Your instructions:
Transcribe all of the data exactly. Omit the pictures.
─── Record excerpts ───
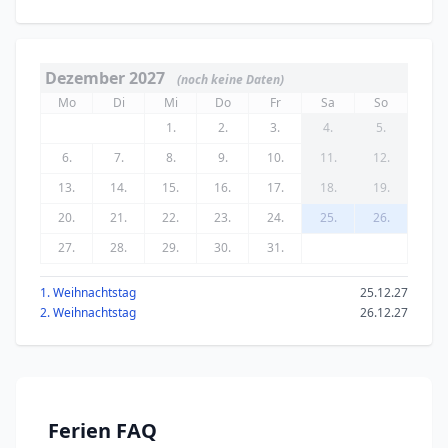
Dezember 2027
(noch keine Daten)
Mo
Di
Mi
Do
Fr
Sa
So
1.
2.
3.
4.
5.
6.
7.
8.
9.
10.
11.
12.
13.
14.
15.
16.
17.
18.
19.
20.
21.
22.
23.
24.
25.
26.
27.
28.
29.
30.
31.
1. Weihnachtstag
25.12.27
2. Weihnachtstag
26.12.27
Ferien FAQ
───
Answer to the exercise:
Dezember 2027
(noch keine Daten)
Mo
Di
Mi
Do
Fr
Sa
So
1.
2.
3.
4.
5.
6.
7.
8.
9.
10.
11.
12.
13.
14.
15.
16.
17.
18.
19.
20.
21.
22.
23.
24.
25.
26.
27.
28.
29.
30.
31.
1. Weihnachtstag
25.12.27
2. Weihnachtstag
26.12.27
Ferien FAQ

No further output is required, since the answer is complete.